ACCS falls 11-0 to powerhouse Simpson Academy at home

Published 12:20 am Saturday, April 16, 2016

NATCHEZ — Adams County Christian School managed to hang with baseball power Simpson Academy through three innings.

Then everything unraveled in the fourth for the Rebels.

Simpson Academy scored four runs in the frame en route to breezing past ACCS 11-0 in baseball action Friday night.

Email newsletter signup

“The game should have been 1-0,” ACCS coach Matthew Freeman said. “(Tyler Wilson) pitched well enough, and we just didn’t make the plays.”

Trailing 1-0 with two outs in the fourth, Wilson induced a fly ball to short centerfield. The ball, however, landed in between a pair of ACCS defenders, allowing for two runs to score. A third run came home on the play following a throwing error, and the Cougars (14-9, 7-1) tacked on one more to complete a five-run rally.

“I want to see a lot more hustle,” Freeman said. “You’ve got bases loaded with two outs, that fly ball, you’ve got to give 100 percent to get to the ball.”
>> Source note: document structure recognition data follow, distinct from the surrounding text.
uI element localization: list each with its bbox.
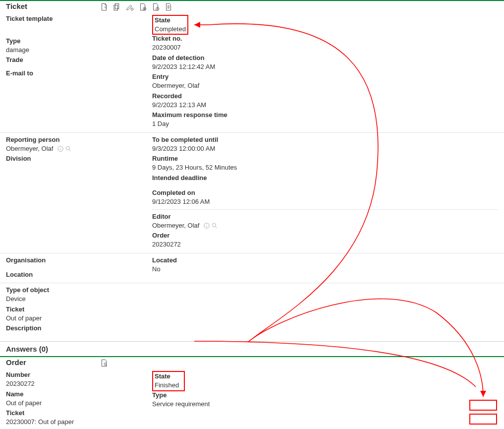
order-number-value: 20230272 (6, 379, 152, 388)
svg-rect-0 (115, 3, 119, 9)
svg-point-6 (66, 146, 69, 150)
ticketno-value: 20230007 (152, 43, 498, 52)
document-add-icon[interactable] (138, 2, 148, 12)
ticket-section-title: Ticket (0, 2, 99, 10)
svg-point-2 (131, 8, 133, 10)
maxresp-value: 1 Day (152, 120, 498, 128)
edit-icon[interactable] (125, 2, 135, 12)
completed-label: Completed on (152, 189, 498, 197)
ticket-label: Ticket (6, 306, 498, 314)
order-type-label: Type (152, 391, 498, 400)
tobe-value: 9/3/2023 12:00:00 AM (152, 144, 498, 153)
reporting-value: Obermeyer, Olaf (6, 145, 53, 152)
description-label: Description (6, 324, 498, 333)
order-label: Order (152, 232, 498, 240)
runtime-label: Runtime (152, 155, 498, 163)
order-name-value: Out of paper (6, 399, 152, 408)
order-section-title: Order (0, 358, 99, 367)
order-state-value: Finished (155, 381, 182, 390)
object-label: Type of object (6, 286, 498, 295)
ticket-value: Out of paper (6, 314, 498, 323)
state-label: State (155, 16, 186, 25)
intended-label: Intended deadline (152, 174, 498, 183)
ticket-toolbar (99, 2, 173, 12)
detection-label: Date of detection (152, 54, 498, 62)
division-label: Division (6, 155, 152, 163)
recorded-label: Recorded (152, 92, 498, 101)
document-new-icon[interactable] (99, 2, 109, 12)
state-highlight-ticket: State Completed (152, 15, 188, 35)
editor-value: Obermeyer, Olaf (152, 222, 199, 229)
type-label: Type (6, 37, 152, 46)
completed-value: 9/12/2023 12:06 AM (152, 197, 498, 206)
object-value: Device (6, 295, 498, 304)
order-ticket-value: 20230007: Out of paper (6, 418, 152, 427)
detection-value: 9/2/2023 12:12:42 AM (152, 62, 498, 71)
reporting-label: Reporting person (6, 136, 152, 144)
order-number-label: Number (6, 371, 152, 379)
answers-section-title: Answers (0) (0, 341, 504, 357)
location-label: Location (6, 271, 152, 279)
ticket-template-label: Ticket template (6, 15, 152, 23)
order-value: 20230272 (152, 240, 498, 249)
search-icon[interactable] (211, 222, 218, 229)
editor-label: Editor (152, 213, 498, 221)
organisation-label: Organisation (6, 256, 152, 265)
order-type-value: Service requirement (152, 400, 498, 409)
located-value: No (152, 265, 498, 274)
email-label: E-mail to (6, 69, 152, 78)
maxresp-label: Maximum response time (152, 111, 498, 120)
entry-value: Obermeyer, Olaf (152, 81, 498, 90)
search-icon[interactable] (65, 145, 72, 152)
document-icon[interactable] (164, 2, 173, 12)
trade-label: Trade (6, 56, 152, 64)
info-icon[interactable] (57, 145, 64, 152)
order-name-label: Name (6, 390, 152, 399)
svg-rect-1 (114, 5, 118, 10)
order-ticket-label: Ticket (6, 409, 152, 418)
ticketno-label: Ticket no. (152, 35, 498, 43)
order-state-label: State (155, 372, 182, 381)
document-search-icon[interactable] (99, 358, 109, 368)
svg-point-8 (212, 224, 216, 227)
tobe-label: To be completed until (152, 136, 498, 144)
copy-icon[interactable] (112, 2, 122, 12)
state-value: Completed (155, 25, 186, 34)
type-value: damage (6, 46, 152, 55)
document-time-icon[interactable] (151, 2, 161, 12)
info-icon[interactable] (203, 222, 210, 229)
recorded-value: 9/2/2023 12:13 AM (152, 101, 498, 110)
runtime-value: 9 Days, 23 Hours, 52 Minutes (152, 163, 498, 172)
state-highlight-order: State Finished (152, 371, 185, 391)
located-label: Located (152, 256, 498, 265)
entry-label: Entry (152, 73, 498, 81)
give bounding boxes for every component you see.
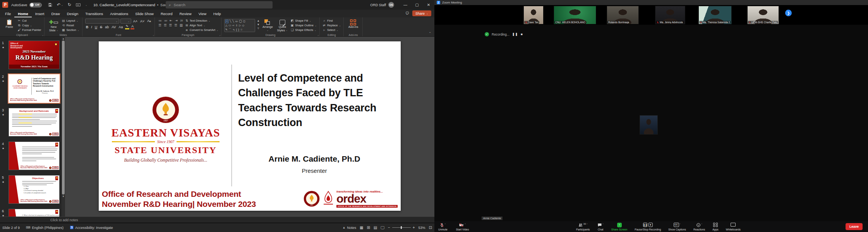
font-size-select[interactable]: ⌄ (120, 19, 131, 24)
tab-design[interactable]: Design (63, 10, 82, 17)
tab-transitions[interactable]: Transitions (82, 10, 106, 17)
align-left-icon[interactable]: ☰ (158, 23, 162, 27)
section-button[interactable]: ▦Section⌄ (62, 28, 79, 32)
present-button[interactable] (76, 3, 81, 7)
zoom-out-icon[interactable]: − (388, 225, 390, 230)
user-name[interactable]: ORD Staff (370, 3, 386, 7)
slide-footer[interactable]: Office of Research and Development Novem… (102, 189, 256, 210)
search-input[interactable] (174, 3, 259, 7)
thumbnail-canvas[interactable]: Objectives 1.1 Sex 1.2 Age 1.3 research … (9, 175, 60, 204)
notes-toggle-button[interactable]: ▲ Notes (343, 226, 356, 230)
tab-insert[interactable]: Insert (32, 10, 48, 17)
participant-video[interactable]: UPM-SHS Charlie Falguera (747, 6, 779, 24)
undo-button[interactable]: ↶⌄ (57, 2, 63, 7)
normal-view-button[interactable]: ▦ (360, 225, 363, 230)
clear-formatting-button[interactable]: A𝄪 (146, 19, 152, 23)
leave-button[interactable]: Leave (846, 223, 863, 230)
line-spacing-icon[interactable]: ↕≡ (179, 19, 184, 22)
close-button[interactable]: ✕ (423, 0, 434, 10)
shapes-scroll-down-icon[interactable]: ▾ (257, 22, 259, 26)
share-screen-button[interactable]: ↑ Share Screen (611, 223, 628, 231)
dialog-launcher-icon[interactable]: ⌟ (317, 33, 319, 36)
thumbnail-canvas[interactable]: Office of Research and Development 2023 … (9, 41, 60, 69)
shape-outline-button[interactable]: ▣Shape Outline⌄ (290, 23, 317, 27)
restore-button[interactable]: ▢ (411, 0, 423, 10)
chevron-up-icon[interactable]: ⌃ (679, 223, 681, 225)
minimize-button[interactable]: — (400, 0, 411, 10)
grow-font-button[interactable]: A˄ (132, 19, 138, 23)
align-text-button[interactable]: ⊞Align Text⌄ (185, 23, 218, 27)
align-center-icon[interactable]: ☰ (163, 23, 167, 27)
slide-sorter-view-button[interactable]: ⊞ (367, 225, 370, 230)
tab-view[interactable]: View (195, 10, 210, 17)
participant-video[interactable]: Ma. Jenny Advincula (655, 6, 685, 24)
scroll-down-icon[interactable]: ▼ (62, 194, 65, 198)
text-direction-button[interactable]: ⇅Text Direction⌄ (185, 19, 218, 23)
save-button[interactable] (48, 3, 52, 7)
next-page-button[interactable]: ❯ (785, 10, 792, 16)
customize-qat-button[interactable]: ⌄ (85, 3, 87, 6)
chevron-up-icon[interactable]: ⌃ (587, 223, 588, 225)
font-color-button[interactable]: A (130, 24, 134, 29)
align-right-icon[interactable]: ☰ (168, 23, 173, 27)
pause-stop-recording-button[interactable]: ❚❚ ■ Pause/Stop Recording (635, 223, 661, 231)
reading-view-button[interactable]: ▤ (374, 225, 377, 230)
apps-button[interactable]: Apps (712, 223, 719, 231)
zoom-in-icon[interactable]: + (413, 225, 415, 230)
slideshow-button[interactable]: 🖵 (381, 225, 384, 230)
stop-recording-icon[interactable]: ■ (521, 32, 523, 36)
tab-file[interactable]: File (2, 10, 14, 17)
share-button[interactable]: Share ⌄ (412, 10, 431, 16)
chevron-up-icon[interactable]: ⌃ (602, 223, 604, 225)
shapes-scroll-up-icon[interactable]: ▴ (257, 19, 259, 22)
select-button[interactable]: ▹Select⌄ (322, 28, 341, 32)
underline-button[interactable]: U (94, 25, 98, 29)
slide-author[interactable]: Arnie M. Cadiente, Ph.D (235, 154, 394, 164)
slide-presenter-role[interactable]: Presenter (235, 167, 394, 174)
increase-indent-icon[interactable]: ⇥ (174, 19, 178, 22)
dialog-launcher-icon[interactable]: ⌟ (42, 33, 43, 36)
bold-button[interactable]: B (85, 25, 89, 29)
decrease-indent-icon[interactable]: ⇤ (169, 19, 173, 22)
shape-fill-button[interactable]: ◩Shape Fill⌄ (290, 19, 317, 23)
bullets-icon[interactable]: ≔ (158, 19, 162, 22)
character-spacing-button[interactable]: AV (111, 25, 117, 29)
chat-button[interactable]: ⌃ Chat (597, 223, 604, 231)
find-button[interactable]: ⌕Find (322, 19, 341, 23)
language-selector[interactable]: ⌨ English (Philippines) (26, 226, 63, 230)
slide-title[interactable]: Level of Competence and Challenges Faced… (238, 71, 392, 130)
participant-video[interactable]: Ma. Theresa Salamida Sala... (698, 6, 732, 24)
columns-icon[interactable]: ▥ (179, 23, 183, 27)
chevron-up-icon[interactable]: ⌃ (464, 223, 466, 225)
replace-button[interactable]: ⇄Replace⌄ (322, 23, 341, 27)
arrange-button[interactable]: Arrange⌄ (261, 19, 274, 32)
tab-slide-show[interactable]: Slide Show (132, 10, 157, 17)
paste-button[interactable]: 📋 Paste (3, 19, 16, 29)
redo-button[interactable]: ↻ (68, 2, 71, 7)
italic-button[interactable]: I (90, 25, 93, 29)
whiteboards-button[interactable]: Whiteboards (726, 223, 741, 231)
copy-button[interactable]: ⧉Copy⌄ (17, 23, 41, 27)
tab-record[interactable]: Record (157, 10, 176, 17)
text-shadow-button[interactable]: ab (104, 25, 110, 29)
reset-button[interactable]: ⟲Reset (62, 23, 79, 27)
font-name-select[interactable]: ⌄ (85, 19, 119, 24)
tab-help[interactable]: Help (210, 10, 225, 17)
new-slide-button[interactable]: ✚▭ New Slide⌄ (47, 19, 60, 32)
chevron-up-icon[interactable]: ⌃ (701, 223, 703, 225)
text-box-icon[interactable]: A (225, 20, 228, 23)
shapes-gallery[interactable]: A╲╲▭◯◻ △⬭⇨⇩▷◇ ✎⌒∿{}☆ (224, 19, 255, 32)
tab-review[interactable]: Review (176, 10, 195, 17)
thumbnail-canvas[interactable]: Background and Rationale Office of Resea… (9, 108, 60, 136)
highlight-color-button[interactable]: ✎ (125, 24, 130, 29)
participants-button[interactable]: 30 ⌃ Participants (576, 223, 590, 231)
fit-to-window-icon[interactable]: ⊡ (429, 225, 432, 230)
numbering-icon[interactable]: ≕ (163, 19, 168, 22)
unmute-button[interactable]: ⌃ Unmute (438, 223, 448, 231)
thumbnail-canvas[interactable]: EASTERN VISAYAS STATE UNIVERSITY Level o… (9, 74, 60, 103)
change-case-button[interactable]: Aa (118, 25, 124, 29)
pause-recording-icon[interactable]: ❚❚ (512, 32, 518, 36)
zoom-slider-thumb[interactable] (401, 226, 402, 229)
university-logo-block[interactable]: 1907 EASTERN VISAYAS Since 1907 STATE UN… (110, 96, 222, 162)
pause-recording-icon[interactable]: ❚❚ (643, 223, 647, 227)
The Rebels struggled at the plate, as they struck out nine times while managing to record just two hits.

“(Simpson) is a very well-coached team, and they pitched really well,” Freeman said. “They don’t walk people, and they fill up the strike zone. We’ve got to swing at fastballs that are strikes. If you don’t swing at that fastball, then you’re about to get some junk, and you don’t want to hit that.”

Simpson took a 1-0 lead in the second after a pair of throwing errors allowed a leadoff single to come around to score.

Simpson pushed its advantage from 5-0 to 9-0 in the fifth. The Cougars then tacked on two more runs in the seventh.

The Rebels’ best chance to score came in the first inning when leadoff batter Devin Gray walked then promptly stole second. Wilson then walked with two outs, but Jace Calcote struck out to end the threat.

ACCS will attempt to reverse its fortune Tuesday when it hosts Laurel Christian for senior night.

“I just told the seniors that they’re down to two games, and that’s all they have left,” Freeman said. “I told them, ‘Either go out there and give it your all, or you can live with it the rest of your life that you didn’t play your hardest the last two games of your career.”